TARIM VE KÖYİŞLERİ BAKANI MEHMET MEHDİ EKER (Devamla) – Burada da 9’unda savcılık kararı yayınlandıktan sonra, savcılık kararı gönderildikten sonra biz, derhâl, benim imzamla -burada soruşturma raporu var- ve biz Türkiye’de bunu araştırıyoruz, yetmiyor çünkü Türkiye’de herhangi bir şey yok, böyle bir firma yok.

(Mikrofon otomatik cihaz tarafından kapatıldı)

BAŞKAN – Sayın Bakan, son cümlenizi alayım, teşekkür cümlenizi efendim.

TARIM VE KÖYİŞLERİ BAKANI MEHMET MEHDİ EKER (Devamla) – Son cümlelerimi söylüyorum: Türkiye’de böyle bir firma yok, kapatılmış. Bunun üzerine Amerika Birleşik Devletleri’ne yazı yazıyoruz, ta oradan soruşturuyoruz. Evrakı da burada, yazılan yazılar da burada. Dolayısıyla bize herhangi bir şey bu manada atfedilmesi, isnat edilmesi haksızlıktır.

Özür dilemesini bekliyorum, saygılar sunuyorum. (AK PARTİ sıralarından “Bravo” sesleri, alkışlar)

KEMAL KILIÇDAROĞLU (İstanbul) – Sayın Başkan…

BAŞKAN – Buyurun Sayın Kılıçdaroğlu.

AHMET YENİ (Samsun) – Özür dileyecek Sayın Başkan.

KEMAL KILIÇDAROĞLU (İstanbul) – Sayın Bakan açıklama yaptı, olayları soruşturma konusu yaptığını ifade etti. Bana iki ayrı belge gönderildiğini ve bu belgelerden son gönderilenin de tekraren gönderildiğini ifade etti. Ben bu konuda söz alıp Sayın Bakanın bana yönelik olarak yaptığı eleştirilerin doğru olmadığını ifade etmek istiyorum.

OSMAN COŞKUNOĞLU (Uşak) – Ayrıca, bilgisayarlar yalan söyler, söylettirilebilir. (AK PARTİ sıralarından “Aa” sesleri, gürültüler)

BAŞKAN – Arkadaşlar, lütfen… Sayın milletvekilleri…

Sayın Kılıçdaroğlu, şunu öğrenmek istiyorum: Şimdi, Sayın Bakan size elektronik posta yoluyla bu cevapların bilgi edinme babında gönderildiğini söyledi, o belgeleri size verdi. Sizin açıklamak istediğiniz husus nedir, onu öğrenmek istiyorum.
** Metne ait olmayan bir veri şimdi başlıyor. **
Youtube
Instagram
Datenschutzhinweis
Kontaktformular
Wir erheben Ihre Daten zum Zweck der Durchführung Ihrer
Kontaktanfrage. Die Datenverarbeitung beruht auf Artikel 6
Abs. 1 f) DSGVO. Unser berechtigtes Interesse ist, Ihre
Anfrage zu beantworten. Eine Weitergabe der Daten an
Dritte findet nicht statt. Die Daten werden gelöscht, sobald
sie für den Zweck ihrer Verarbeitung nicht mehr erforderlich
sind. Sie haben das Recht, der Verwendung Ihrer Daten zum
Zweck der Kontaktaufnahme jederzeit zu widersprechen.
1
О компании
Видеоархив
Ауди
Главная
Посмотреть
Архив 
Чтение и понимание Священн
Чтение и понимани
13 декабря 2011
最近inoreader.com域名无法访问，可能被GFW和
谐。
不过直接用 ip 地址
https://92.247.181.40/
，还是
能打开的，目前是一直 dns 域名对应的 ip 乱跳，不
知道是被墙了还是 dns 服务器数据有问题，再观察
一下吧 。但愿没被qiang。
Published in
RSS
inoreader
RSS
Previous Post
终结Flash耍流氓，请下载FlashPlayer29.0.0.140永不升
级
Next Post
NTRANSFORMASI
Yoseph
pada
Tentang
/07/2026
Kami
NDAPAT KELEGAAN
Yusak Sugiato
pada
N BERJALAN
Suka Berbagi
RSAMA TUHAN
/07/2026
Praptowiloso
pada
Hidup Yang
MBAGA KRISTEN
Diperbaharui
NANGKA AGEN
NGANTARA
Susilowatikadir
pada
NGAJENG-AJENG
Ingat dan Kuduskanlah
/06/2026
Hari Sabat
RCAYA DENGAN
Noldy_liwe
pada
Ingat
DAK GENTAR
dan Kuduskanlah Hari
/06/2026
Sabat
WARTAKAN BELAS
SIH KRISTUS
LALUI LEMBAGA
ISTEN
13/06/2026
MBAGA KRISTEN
KEMAL KILIÇDAROĞLU (İstanbul) – Bu bilginin doğru olmadığını açıklayacağım efendim.

AHMET YENİ (Samsun)- Yani özür dileyecek Sayın Başkan.

BAŞKAN – Nasıl?

KEMAL KILIÇDAROĞLU (İstanbul) – Bu bilginin doğru olmadığını söyleyeceğim. Sayın Bakan…

BAŞKAN – Bu bilgilerin mi?

KEMAL KILIÇDAROĞLU (İstanbul) – …yüce Meclisi, tabii, yanıltmıştır efendim. Ben doğruları söyleyeceğim ve Sayın Bakanın…
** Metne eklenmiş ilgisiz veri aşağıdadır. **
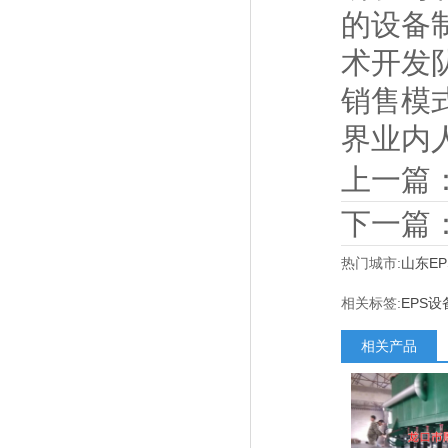
的设备
术开发
销售模
界业内
上一篇
下一篇
热门城市:
山东E
相关标签:
EPS设
相关产品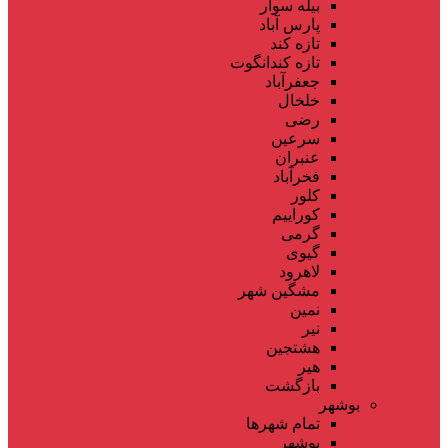
بیله سوار
پارس آباد
تازه کند
تازه کندانگوت
جعفرآباد
خلخال
رضی
سرعین
عنبران
فخرآباد
کلور
کوراییم
گرمی
گیوی
لاهرود
مشگین شهر
نمین
نیر
هشتجین
هیر
بازگشت
بوشهر
تمام شهر‌ها
بوشهر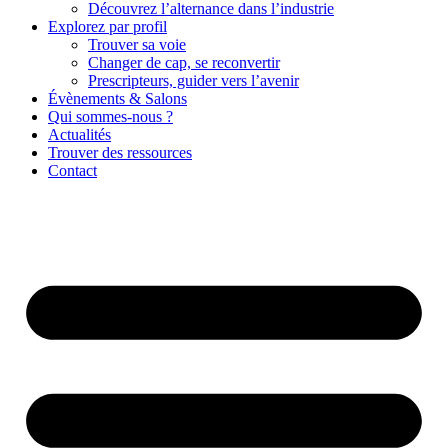
Découvrez l’alternance dans l’industrie
Explorez par profil
Trouver sa voie
Changer de cap, se reconvertir
Prescripteurs, guider vers l’avenir
Évènements & Salons
Qui sommes-nous ?
Actualités
Trouver des ressources
Contact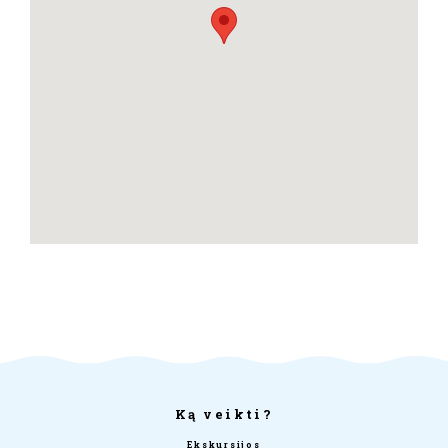
Ką veikti?
Ekskursijos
SUAT KILIÇ (Samsun) – Sayın Başkan, belgeleri konuşturdu Sayın Bakan, daha neyin yanlış olduğundan bahsediyor.

BEKİR BOZDAĞ (Yozgat) – Resmî belge efendim.

BAŞKAN – Arkadaşlar…

Sayın Kılıçdaroğlu, Sayın Bakanın söylediği bilgilerde eksiklik mi var efendim?

KEMAL KILIÇDAROĞLU (İstanbul) – Evet efendim. Ben bunu açıklayacağım.

SUAT KILIÇ (Samsun) – Belgenin belgesi olmaz efendim. Belge elinde işte, daha niye söz veriyorsunuz?

BAŞKAN – Buyurun. (CHP sıralarından alkışlar)

Ne eksikliği varmış…

AHMET YENİ (Samsun) – Sayın Başkan, özür dilesin, özür.

BAŞKAN – Saygıdeğer arkadaşlarım, Sayın Bakan, belgeleri Sayın Kılıçdaroğlu’na vermiştir. Sayın Kılıçdaroğlu, elektronik gönderilen mektuplarla ilgili olarak bir eksiklik olduğu ifadesinde bulundu. Onu kendisinden dinleyelim ve bu konuyu kapatmış olalım.

Buyurun Sayın Kılıçdaroğlu.

3.- İstanbul Milletvekili Kemal Kılıçdaroğlu’nun, Tarım ve Köyişleri Bakanı Mehmet Mehdi Eker’in, yaptığı açıklamada, kendisine yönelik olarak yaptığı eleştirilerin doğru olmadığına, Meclisi yanılttığına ilişkin açıklaması

KEMAL KILIÇDAROĞLU (İstanbul) – Teşekkür ediyorum Sayın Başkan.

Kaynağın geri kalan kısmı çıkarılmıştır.